TASK DIRECTIONS = Here the job is to print only the lines from the one containing "Mask anything matching ''right" to the end of the entries, both included, exactly as they stand, with pictures excluded.

Start of DATA SUPPLIED

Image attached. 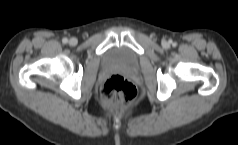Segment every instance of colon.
<instances>
[{"mask_svg": "<svg viewBox=\"0 0 238 145\" xmlns=\"http://www.w3.org/2000/svg\"><path fill=\"white\" fill-rule=\"evenodd\" d=\"M100 94L108 106L120 109L135 100L137 91L126 78L112 75L102 85Z\"/></svg>", "mask_w": 238, "mask_h": 145, "instance_id": "5ec220e1", "label": "colon"}]
</instances>
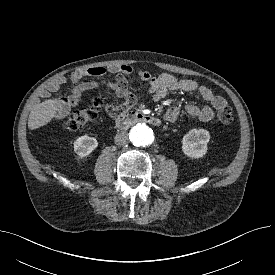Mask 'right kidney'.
<instances>
[{
  "mask_svg": "<svg viewBox=\"0 0 275 275\" xmlns=\"http://www.w3.org/2000/svg\"><path fill=\"white\" fill-rule=\"evenodd\" d=\"M98 146V142L95 138L87 135L78 137L74 141V151L80 157H85L91 154Z\"/></svg>",
  "mask_w": 275,
  "mask_h": 275,
  "instance_id": "1",
  "label": "right kidney"
}]
</instances>
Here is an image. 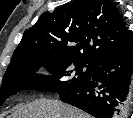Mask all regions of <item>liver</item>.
<instances>
[{
	"label": "liver",
	"mask_w": 133,
	"mask_h": 118,
	"mask_svg": "<svg viewBox=\"0 0 133 118\" xmlns=\"http://www.w3.org/2000/svg\"><path fill=\"white\" fill-rule=\"evenodd\" d=\"M9 118H91L80 109L59 100L42 98L16 107Z\"/></svg>",
	"instance_id": "6515ba94"
}]
</instances>
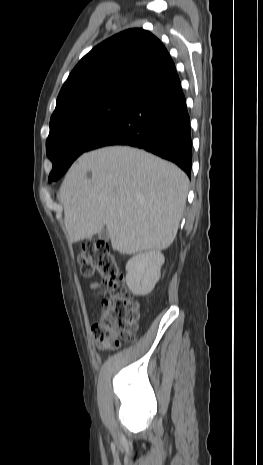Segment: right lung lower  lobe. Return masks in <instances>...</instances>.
Masks as SVG:
<instances>
[{"label": "right lung lower lobe", "instance_id": "98d812e1", "mask_svg": "<svg viewBox=\"0 0 263 465\" xmlns=\"http://www.w3.org/2000/svg\"><path fill=\"white\" fill-rule=\"evenodd\" d=\"M129 145L170 160L191 175L190 118L178 74L140 91L128 110L89 150Z\"/></svg>", "mask_w": 263, "mask_h": 465}]
</instances>
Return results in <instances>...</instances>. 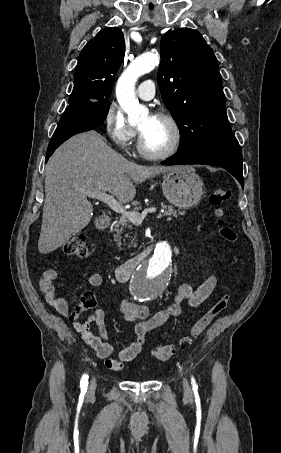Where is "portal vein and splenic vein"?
<instances>
[{
    "instance_id": "portal-vein-and-splenic-vein-1",
    "label": "portal vein and splenic vein",
    "mask_w": 281,
    "mask_h": 453,
    "mask_svg": "<svg viewBox=\"0 0 281 453\" xmlns=\"http://www.w3.org/2000/svg\"><path fill=\"white\" fill-rule=\"evenodd\" d=\"M84 194H87L89 198H97V200H102V202H106L112 210H115V212H120L124 218H128V220H131V222H142L143 218H145L146 214H152L153 212H156V208L152 206V208H144L142 210L141 214L140 212H136V210H127V208H124L112 194H106V192H99V190H84Z\"/></svg>"
}]
</instances>
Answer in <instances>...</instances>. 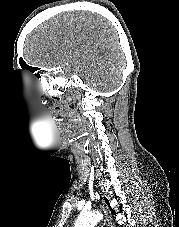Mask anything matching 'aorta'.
Wrapping results in <instances>:
<instances>
[{
    "instance_id": "obj_1",
    "label": "aorta",
    "mask_w": 179,
    "mask_h": 227,
    "mask_svg": "<svg viewBox=\"0 0 179 227\" xmlns=\"http://www.w3.org/2000/svg\"><path fill=\"white\" fill-rule=\"evenodd\" d=\"M103 218L98 211L81 212L75 221L74 227H95V225Z\"/></svg>"
}]
</instances>
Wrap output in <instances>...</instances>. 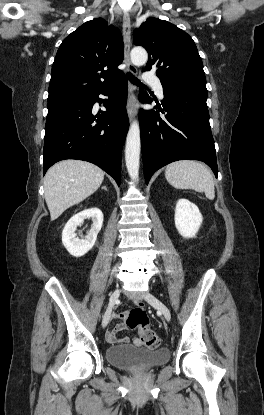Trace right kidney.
I'll return each instance as SVG.
<instances>
[{
  "instance_id": "right-kidney-1",
  "label": "right kidney",
  "mask_w": 264,
  "mask_h": 415,
  "mask_svg": "<svg viewBox=\"0 0 264 415\" xmlns=\"http://www.w3.org/2000/svg\"><path fill=\"white\" fill-rule=\"evenodd\" d=\"M87 218L92 219V226L87 235L79 239L76 237L77 226ZM103 224V214L98 208L83 210L70 218L62 232V243L67 251L75 257L85 255L94 246L97 235Z\"/></svg>"
}]
</instances>
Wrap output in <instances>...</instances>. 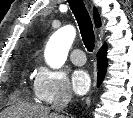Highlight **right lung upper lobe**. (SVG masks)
Returning a JSON list of instances; mask_svg holds the SVG:
<instances>
[{
  "label": "right lung upper lobe",
  "mask_w": 133,
  "mask_h": 118,
  "mask_svg": "<svg viewBox=\"0 0 133 118\" xmlns=\"http://www.w3.org/2000/svg\"><path fill=\"white\" fill-rule=\"evenodd\" d=\"M93 16H94V22H95L96 27H100L101 20H100V16L96 8L93 9Z\"/></svg>",
  "instance_id": "obj_1"
}]
</instances>
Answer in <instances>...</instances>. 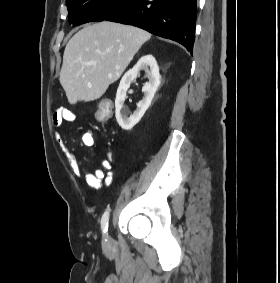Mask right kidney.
<instances>
[{"instance_id": "1", "label": "right kidney", "mask_w": 280, "mask_h": 283, "mask_svg": "<svg viewBox=\"0 0 280 283\" xmlns=\"http://www.w3.org/2000/svg\"><path fill=\"white\" fill-rule=\"evenodd\" d=\"M141 69L146 70L149 82L145 83L142 88L144 98L138 103L137 110L128 116L129 110L124 107L126 92ZM160 82L159 67L153 55L150 54L141 57L137 64L124 74L117 89L115 99L116 120L122 129L131 130L141 120L149 108Z\"/></svg>"}]
</instances>
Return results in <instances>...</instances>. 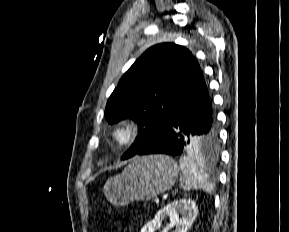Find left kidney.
I'll list each match as a JSON object with an SVG mask.
<instances>
[{"label": "left kidney", "instance_id": "5707ae66", "mask_svg": "<svg viewBox=\"0 0 289 232\" xmlns=\"http://www.w3.org/2000/svg\"><path fill=\"white\" fill-rule=\"evenodd\" d=\"M198 214L196 203L190 199H180L160 209L155 218L148 222L141 232H154L165 217H170L169 226L162 232L175 228L172 232H187Z\"/></svg>", "mask_w": 289, "mask_h": 232}]
</instances>
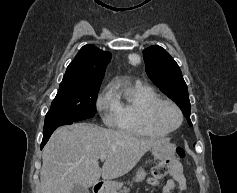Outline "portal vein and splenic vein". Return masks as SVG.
Here are the masks:
<instances>
[{"label": "portal vein and splenic vein", "instance_id": "obj_1", "mask_svg": "<svg viewBox=\"0 0 237 193\" xmlns=\"http://www.w3.org/2000/svg\"><path fill=\"white\" fill-rule=\"evenodd\" d=\"M106 158V155L105 154H102L101 156H100V159L101 160H104Z\"/></svg>", "mask_w": 237, "mask_h": 193}]
</instances>
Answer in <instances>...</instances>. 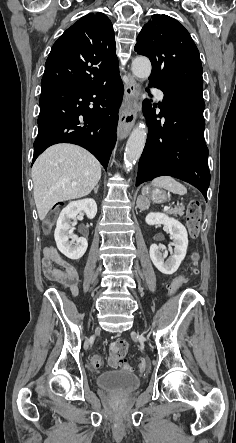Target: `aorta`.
Wrapping results in <instances>:
<instances>
[{"mask_svg":"<svg viewBox=\"0 0 236 443\" xmlns=\"http://www.w3.org/2000/svg\"><path fill=\"white\" fill-rule=\"evenodd\" d=\"M132 73L139 79H147L151 74V62L148 58L138 56L132 61ZM147 137L146 127L144 124H138L132 131L124 153V161L126 168L132 167L140 158L145 146Z\"/></svg>","mask_w":236,"mask_h":443,"instance_id":"762f6f07","label":"aorta"}]
</instances>
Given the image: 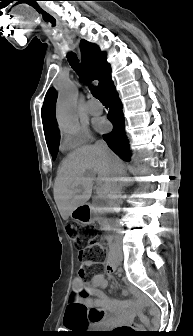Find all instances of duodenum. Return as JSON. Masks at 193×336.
Listing matches in <instances>:
<instances>
[{"instance_id":"duodenum-1","label":"duodenum","mask_w":193,"mask_h":336,"mask_svg":"<svg viewBox=\"0 0 193 336\" xmlns=\"http://www.w3.org/2000/svg\"><path fill=\"white\" fill-rule=\"evenodd\" d=\"M108 264H109L112 268H115V266H116L115 255H114V249H113L112 246H110V249H109V254H108Z\"/></svg>"}]
</instances>
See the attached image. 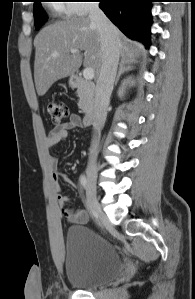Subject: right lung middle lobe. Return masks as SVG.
Returning <instances> with one entry per match:
<instances>
[{"label":"right lung middle lobe","instance_id":"1","mask_svg":"<svg viewBox=\"0 0 195 299\" xmlns=\"http://www.w3.org/2000/svg\"><path fill=\"white\" fill-rule=\"evenodd\" d=\"M40 1L34 0V21L37 30L47 21V16L41 7Z\"/></svg>","mask_w":195,"mask_h":299}]
</instances>
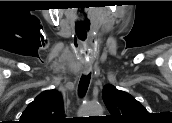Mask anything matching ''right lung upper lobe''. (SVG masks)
<instances>
[{
  "label": "right lung upper lobe",
  "instance_id": "1",
  "mask_svg": "<svg viewBox=\"0 0 172 123\" xmlns=\"http://www.w3.org/2000/svg\"><path fill=\"white\" fill-rule=\"evenodd\" d=\"M64 120L62 97L55 89L39 94L20 117L22 123H62Z\"/></svg>",
  "mask_w": 172,
  "mask_h": 123
}]
</instances>
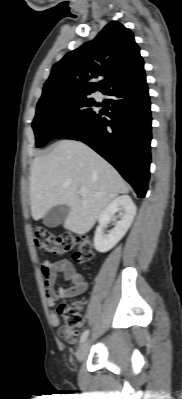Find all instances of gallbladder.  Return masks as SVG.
Segmentation results:
<instances>
[{
	"mask_svg": "<svg viewBox=\"0 0 182 399\" xmlns=\"http://www.w3.org/2000/svg\"><path fill=\"white\" fill-rule=\"evenodd\" d=\"M69 212L70 207L67 205L54 206L45 214L43 222L47 227H57L67 218Z\"/></svg>",
	"mask_w": 182,
	"mask_h": 399,
	"instance_id": "obj_1",
	"label": "gallbladder"
}]
</instances>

End of DATA SUPPLIED

RESULT FOR THIS TASK =
Mask anything matching ''right lung upper lobe''. (SVG masks)
<instances>
[{
  "label": "right lung upper lobe",
  "instance_id": "1",
  "mask_svg": "<svg viewBox=\"0 0 172 123\" xmlns=\"http://www.w3.org/2000/svg\"><path fill=\"white\" fill-rule=\"evenodd\" d=\"M64 120L62 97L55 89L39 94L20 117L22 123H62Z\"/></svg>",
  "mask_w": 172,
  "mask_h": 123
}]
</instances>
Find all instances of gallbladder.  Return masks as SVG.
Segmentation results:
<instances>
[{
	"mask_svg": "<svg viewBox=\"0 0 182 399\" xmlns=\"http://www.w3.org/2000/svg\"><path fill=\"white\" fill-rule=\"evenodd\" d=\"M69 212L70 207L67 205L54 206L45 214L43 222L47 227H57L67 218Z\"/></svg>",
	"mask_w": 182,
	"mask_h": 399,
	"instance_id": "obj_1",
	"label": "gallbladder"
}]
</instances>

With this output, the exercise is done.